7) The Equity imperative: No climate agreement will succeed without
support from those countries that have so far contributed little to
human-induced climate change, have low per-capita emissions, and stand
to face the biggest challenges in adapting to the coming changes. A pact
that is fair to developing and industrialised countries alike is essential.
8) Economic stability: With the world now fixated on the sputtering
global economy, addressing climate change will demand attention to costs
and the promise of improving rather than undermining long-term economic
prospects. A climate agreement will have to operate effectively during
anaemic as well as booming economic periods, facing squarely the
challenges of poverty and unemployment while continually reducing
emissions of carbon dioxide and other greenhouse gases.
9) Political stability: A world beset by conflict and terrorism is far
less likely to prevent dangerous climate disruption than one at peace.
Security and climate must be addressed simultaneously.
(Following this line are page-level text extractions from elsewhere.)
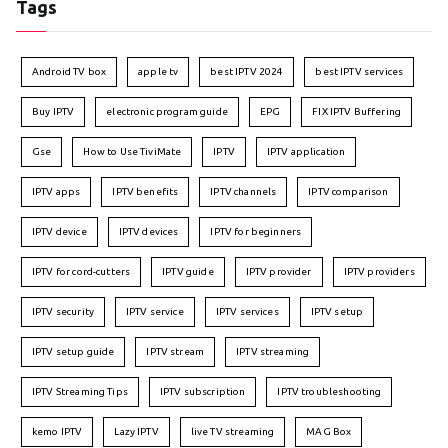
Tags
Android TV box
apple tv
best IPTV 2024
best IPTV services
Buy IPTV
electronic program guide
EPG
FIX IPTV Buffering
Gse
How to Use TiviMate
IPTV
IPTV application
IPTV apps
IPTV benefits
IPTV channels
IPTV comparison
IPTV device
IPTV devices
IPTV for beginners
IPTV for cord-cutters
IPTV guide
IPTV provider
IPTV providers
IPTV security
IPTV service
IPTV services
IPTV setup
IPTV setup guide
IPTV stream
IPTV streaming
IPTV Streaming Tips
IPTV subscription
IPTV troubleshooting
kemo IPTV
Lazy IPTV
live TV streaming
MAG Box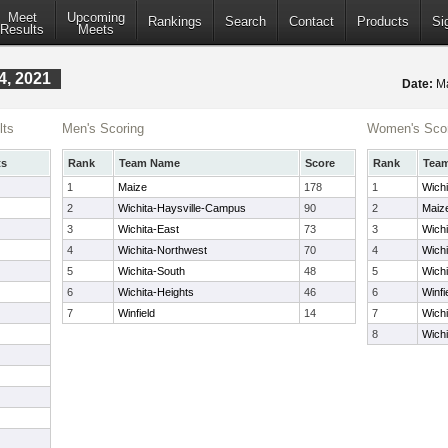
Meet
Upcoming
Rankings
Search
Contact
Products
Si
Results
Meets
4, 2021
Date:
Ma
lts
Men's Scoring
Women's Scor
ts
Rank
Team Name
Score
Rank
Tea
1
Maize
178
1
Wich
2
Wichita-Haysville-Campus
90
2
Maiz
3
Wichita-East
73
3
Wichi
4
Wichita-Northwest
70
4
Wich
5
Wichita-South
48
5
Wichi
6
Wichita-Heights
46
6
Winfi
7
Winfield
14
7
Wichi
8
Wichi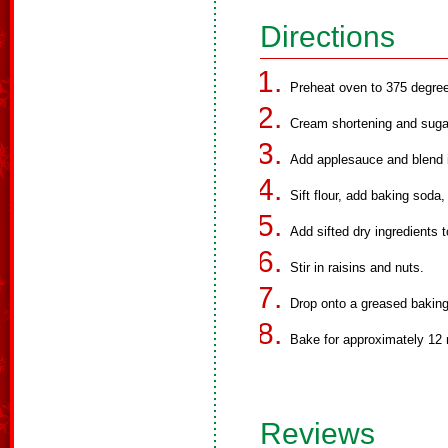
Directions
Preheat oven to 375 degree
Cream shortening and sugar
Add applesauce and blend i
Sift flour, add baking soda,
Add sifted dry ingredients t
Stir in raisins and nuts.
Drop onto a greased baking
Bake for approximately 12 
Reviews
On the positive
side, negotiating an effective and fair climate agreement offers
countries a needed opportunity to practice peace and re-frame
international relations along cooperative rather than competitive lines.
10) Mobilising for change: The way to deal with climate change we
ourselves are causing is to see the opportunity for a new global economy
and new ways of living in the effort to bring net greenhouse gas
emissions to an end. There's no guarantee such a transition will be easy
- or even possible. But a global movement to make the effort is needed
now, and could yield new jobs, new opportunities for peace, and global
cooperation beyond what humanity has ever achieved.
All good sensible stuff, in my view, if a little heavy on the idealism
and light on the detail about how any of this can actually be
implemented effectively. But has it missed anything out? Should any of
these be prioritised over others? Do you have more hope, perhaps, and
believe we can reach a state of "neg-emissions" by 2050?